■ PROVIDED ENTRIES

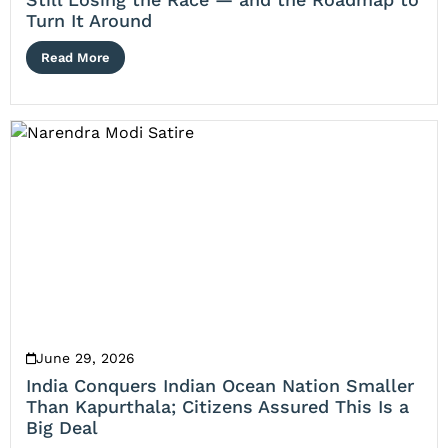
Turn It Around
Read More
June 29, 2026
India Conquers Indian Ocean Nation Smaller
Than Kapurthala; Citizens Assured This Is a
Big Deal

■ ACTIVITY
Exactly and in full, write out the lines from the one containing "India Conquers Indian Ocean Nation Smaller" through the end of the listing.

■ WRITTEN REPLY
India Conquers Indian Ocean Nation Smaller
Than Kapurthala; Citizens Assured This Is a
Big Deal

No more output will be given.